In summary: if one maximizes K then one does not need a statin = = = = the liver will make enough LDL and HDL of the proper size (assuming the fats are good fats) to transport it.  

Further logic:
The brain, pancreas, and thyroid are sending out signals to the liver either chemically or using the nervous system which sez "K" me.

The liver is somewhat dumb and only knows that when the signal is made it sends out LDL because it assumes there is some "K" attached (its genetic history) based on “Og” eating the K rich organs and fat of the mastodons.

Basically, instead of insulin resistance we have a form that one may call "K" resistance.  Meaning that the gut is no longer producing/absorbing "K" as it once did.  The ethnic studies have proven that with age we absorb less but = = = = think about it - the demand is still there!

So, if this theory or postulate is true, then if one increases "K" then LDL and HDL should increase and CAD should be stopped and reversed.

Which the author has now proven to be true!  Via scans and blood tests and now peer reviewed literature.

Think about it = = = teens don't have CAD = = = why? - - - -far more efficient at "K" absorption.  Why do pregnant mothers get so tired?  Because the baby is putting vitamin K demands and vitamin D demands on the mother.  Cravings?  Most likely the body saying we need "K" or some such gut derivative.

Why are babies given K at birth?

Baby rats die from brain hemorrhages when the mother is fed rat chow without vitamin K included.

The literature is replete with the instances of a lack of K and primate death due to CAD.  Where is the research showing the vitamin K content of free-ranging beef as compared to corn- fed beef?  Same with free-range chickens versus factory-raised chickens.   Could it be not the meat or the fat but the lack of K found in the meat/fat itself that is the key variable?

Some More Idle Thoughts:
Who ever said that we want HDL?  Where is the literature that states that HDL is supposed to be higher than LDL? - - - if it is so, then why is it that babies and young children/teens don't have this condition when it would be considered most critical?

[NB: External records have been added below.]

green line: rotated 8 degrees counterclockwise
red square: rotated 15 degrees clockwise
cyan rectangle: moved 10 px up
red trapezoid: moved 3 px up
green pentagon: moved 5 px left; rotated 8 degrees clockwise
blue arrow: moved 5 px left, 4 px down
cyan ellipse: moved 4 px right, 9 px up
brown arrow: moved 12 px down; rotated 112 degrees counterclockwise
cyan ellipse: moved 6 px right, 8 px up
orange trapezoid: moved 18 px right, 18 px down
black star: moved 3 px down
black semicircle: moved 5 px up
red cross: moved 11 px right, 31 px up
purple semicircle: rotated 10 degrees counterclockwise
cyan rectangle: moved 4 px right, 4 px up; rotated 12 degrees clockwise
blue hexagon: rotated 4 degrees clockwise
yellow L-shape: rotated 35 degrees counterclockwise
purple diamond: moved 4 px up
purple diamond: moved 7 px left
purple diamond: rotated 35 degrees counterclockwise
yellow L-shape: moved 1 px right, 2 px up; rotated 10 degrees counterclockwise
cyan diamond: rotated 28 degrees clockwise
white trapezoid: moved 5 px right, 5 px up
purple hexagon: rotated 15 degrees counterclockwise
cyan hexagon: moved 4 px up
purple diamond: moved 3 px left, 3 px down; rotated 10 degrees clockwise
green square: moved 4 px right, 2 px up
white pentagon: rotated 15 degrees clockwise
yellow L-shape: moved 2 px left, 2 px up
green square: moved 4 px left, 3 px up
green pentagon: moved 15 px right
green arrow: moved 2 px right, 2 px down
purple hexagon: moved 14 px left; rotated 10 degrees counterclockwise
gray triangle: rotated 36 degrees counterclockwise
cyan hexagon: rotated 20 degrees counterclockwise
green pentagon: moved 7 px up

The Milano variant on HDL - - - never was the vitamin K level checked of this family.  On top of that, how many statin studies are out there WITHOUT mentioning the K’s, E, CoQ10, micro RNA?  The answer is simple:  virtually all of them.

Fats come into play when the “wrong” fats results in LDL particles that are not formed correctly, resulting in LDL particles that are incapable of either proper K attachment, proper K delivery, aka, small dense LDL.

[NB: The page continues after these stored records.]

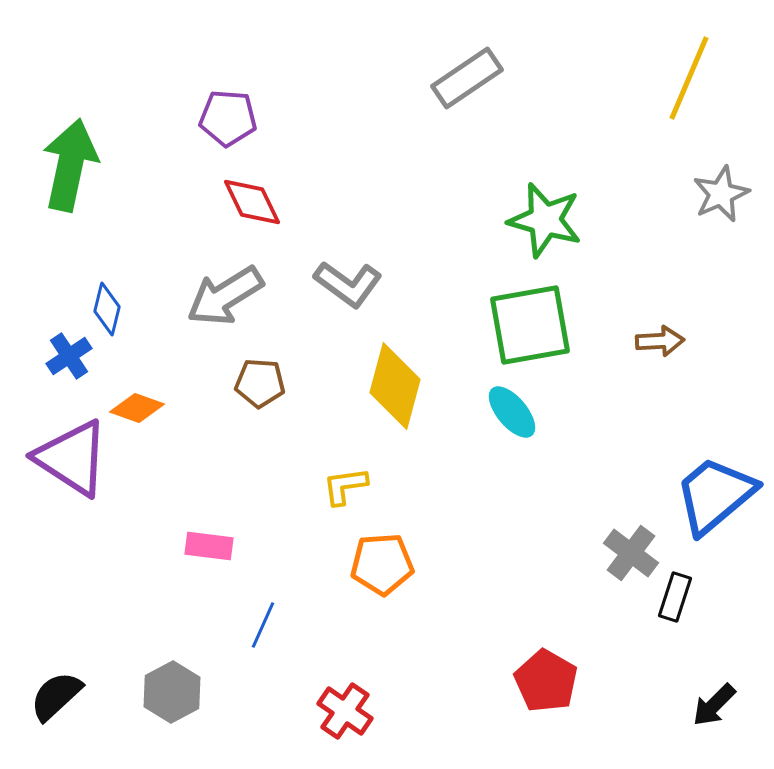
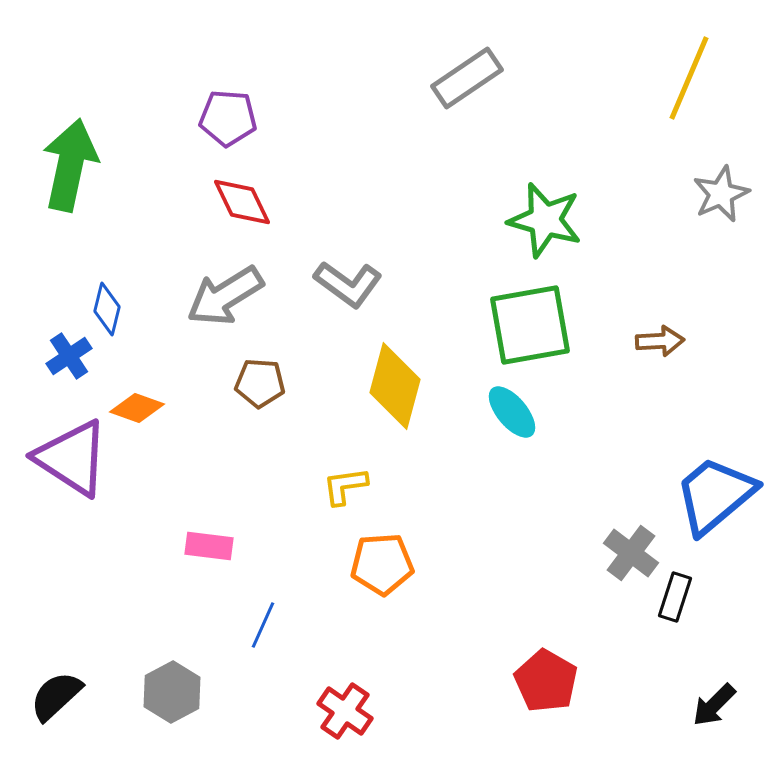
red diamond: moved 10 px left
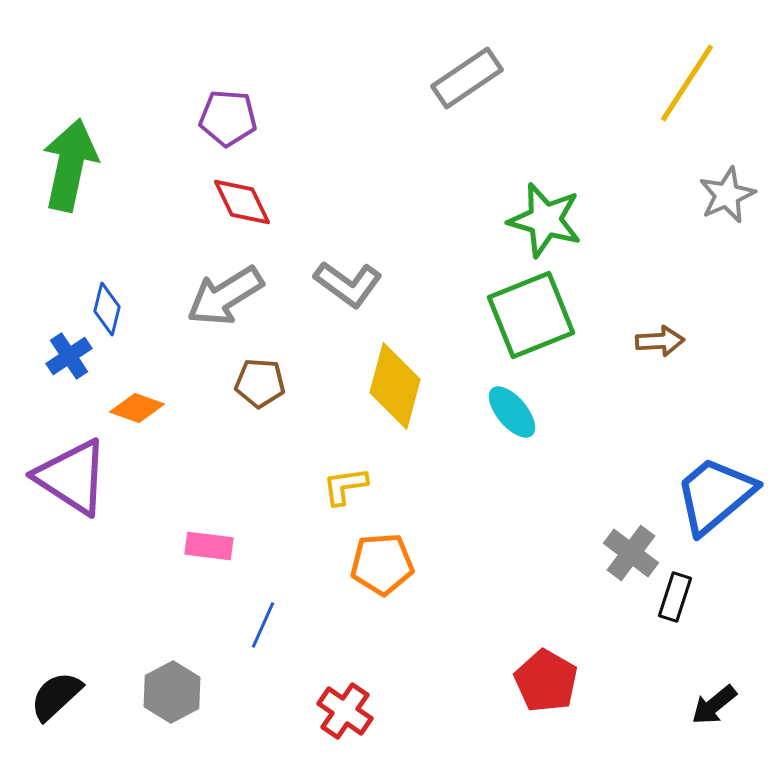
yellow line: moved 2 px left, 5 px down; rotated 10 degrees clockwise
gray star: moved 6 px right, 1 px down
green square: moved 1 px right, 10 px up; rotated 12 degrees counterclockwise
purple triangle: moved 19 px down
black arrow: rotated 6 degrees clockwise
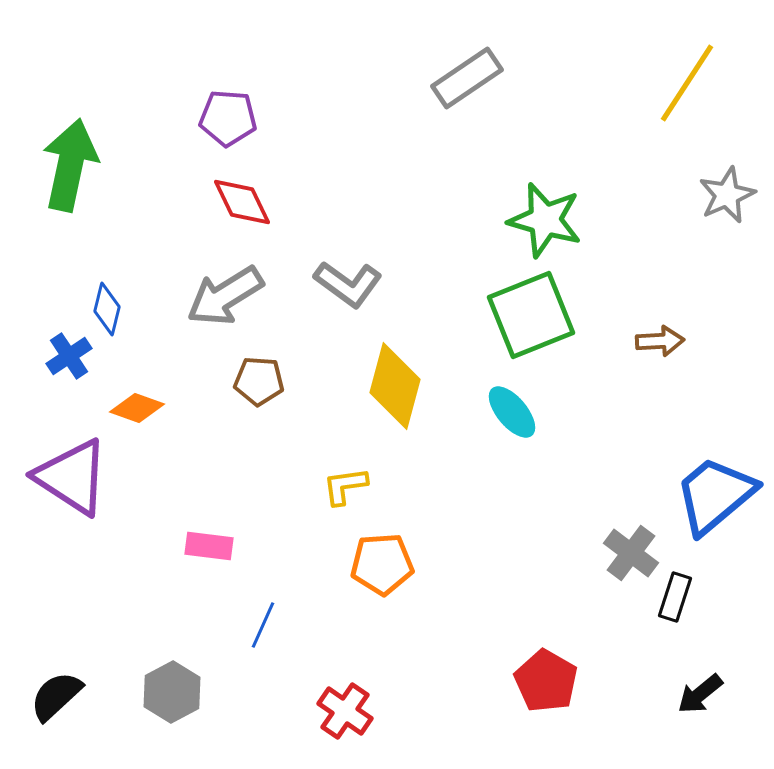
brown pentagon: moved 1 px left, 2 px up
black arrow: moved 14 px left, 11 px up
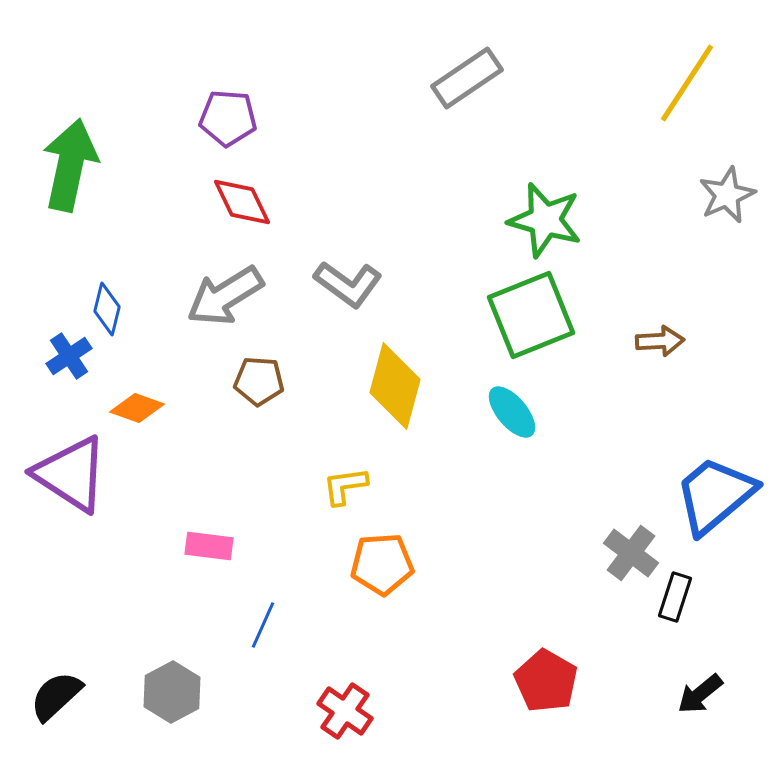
purple triangle: moved 1 px left, 3 px up
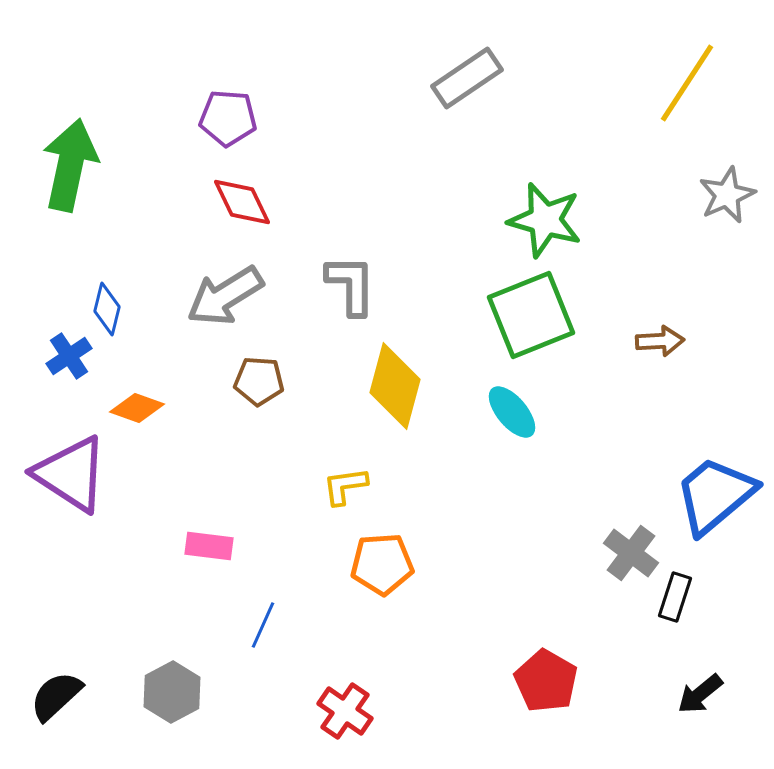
gray L-shape: moved 3 px right, 1 px down; rotated 126 degrees counterclockwise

There is talk of the APOE gene and its impact.  Simple, the 3/4 variant and the 4/4 variant cause the liver to clear the LDL and HDL slower than the 3/3 and the 2/2 and the 3/2.  So, if you test for the "4" variant, keep a close watch on your K levels at minimum as they are most likely low.

Belly Fat: really simple, the more fat you have the harder it is for your pump to pump.  Thus, more pressure is required, thus the risk of pipe damage increases.  Ladies should be between 15% and 20% body fat and men 8% to 18%.  From a hormonal aspect, lots of fat is not good and I will leave it there.  How much fat do you have?  The gold standard is the DEXA scan.  Get one.

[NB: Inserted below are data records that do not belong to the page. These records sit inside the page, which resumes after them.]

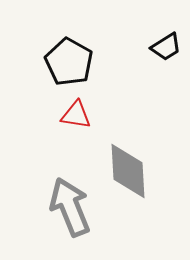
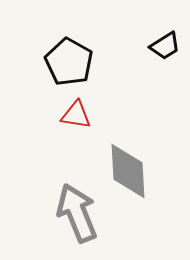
black trapezoid: moved 1 px left, 1 px up
gray arrow: moved 7 px right, 6 px down
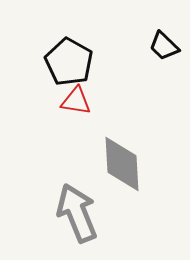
black trapezoid: moved 1 px left; rotated 76 degrees clockwise
red triangle: moved 14 px up
gray diamond: moved 6 px left, 7 px up
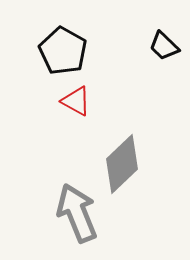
black pentagon: moved 6 px left, 11 px up
red triangle: rotated 20 degrees clockwise
gray diamond: rotated 50 degrees clockwise
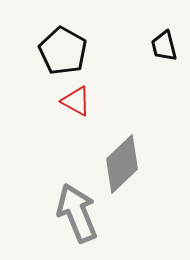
black trapezoid: rotated 32 degrees clockwise
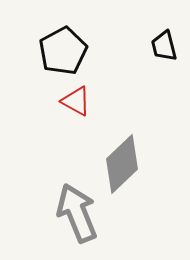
black pentagon: rotated 15 degrees clockwise
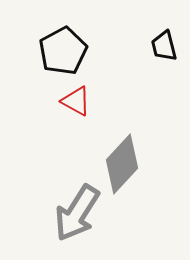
gray diamond: rotated 4 degrees counterclockwise
gray arrow: rotated 126 degrees counterclockwise
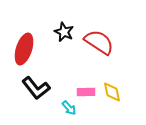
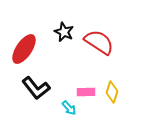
red ellipse: rotated 16 degrees clockwise
yellow diamond: rotated 30 degrees clockwise
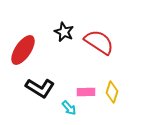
red ellipse: moved 1 px left, 1 px down
black L-shape: moved 4 px right; rotated 20 degrees counterclockwise
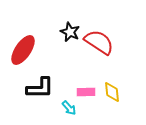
black star: moved 6 px right
black L-shape: rotated 32 degrees counterclockwise
yellow diamond: rotated 25 degrees counterclockwise
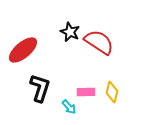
red ellipse: rotated 16 degrees clockwise
black L-shape: rotated 72 degrees counterclockwise
yellow diamond: rotated 20 degrees clockwise
cyan arrow: moved 1 px up
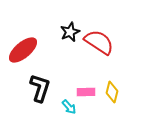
black star: rotated 24 degrees clockwise
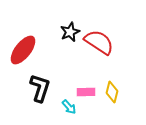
red ellipse: rotated 12 degrees counterclockwise
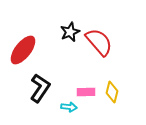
red semicircle: rotated 16 degrees clockwise
black L-shape: rotated 16 degrees clockwise
cyan arrow: rotated 42 degrees counterclockwise
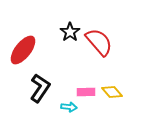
black star: rotated 12 degrees counterclockwise
yellow diamond: rotated 55 degrees counterclockwise
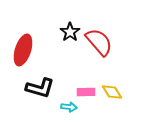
red ellipse: rotated 20 degrees counterclockwise
black L-shape: rotated 72 degrees clockwise
yellow diamond: rotated 10 degrees clockwise
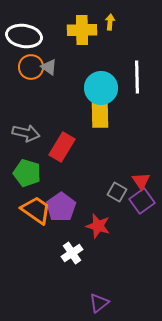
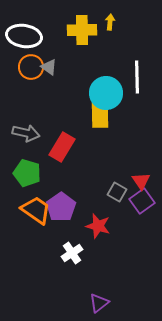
cyan circle: moved 5 px right, 5 px down
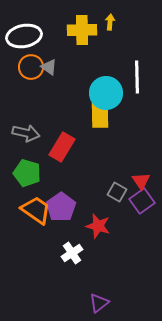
white ellipse: rotated 20 degrees counterclockwise
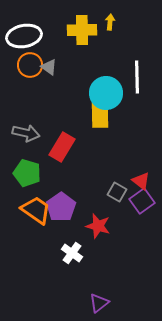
orange circle: moved 1 px left, 2 px up
red triangle: rotated 18 degrees counterclockwise
white cross: rotated 20 degrees counterclockwise
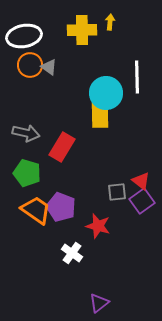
gray square: rotated 36 degrees counterclockwise
purple pentagon: rotated 16 degrees counterclockwise
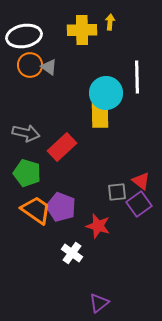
red rectangle: rotated 16 degrees clockwise
purple square: moved 3 px left, 3 px down
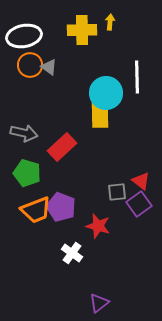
gray arrow: moved 2 px left
orange trapezoid: rotated 124 degrees clockwise
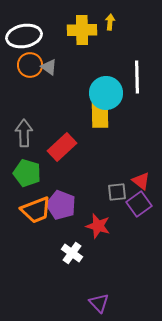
gray arrow: rotated 104 degrees counterclockwise
purple pentagon: moved 2 px up
purple triangle: rotated 35 degrees counterclockwise
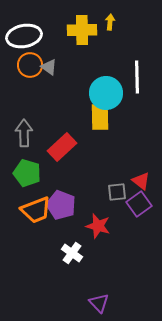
yellow rectangle: moved 2 px down
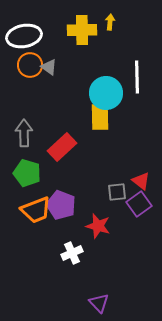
white cross: rotated 30 degrees clockwise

Well there you have it - - - my best guess as to what the heck is going on.  If one considers that one is shooting at a target called CAD, it is the author’s opinion that finally the target is seen (about a mile away and the target is the size of a pie plate). 

Is the author hitting the bullseye?  Nope, but at least he can see the target clearly, he has bullets in his gun, the bullets can reach the target, he knows how to sight in his gun, he knows how to aim his gun and knows how to pull the trigger and is hitting the paper the target is printed on.  Now it is just a matter of time.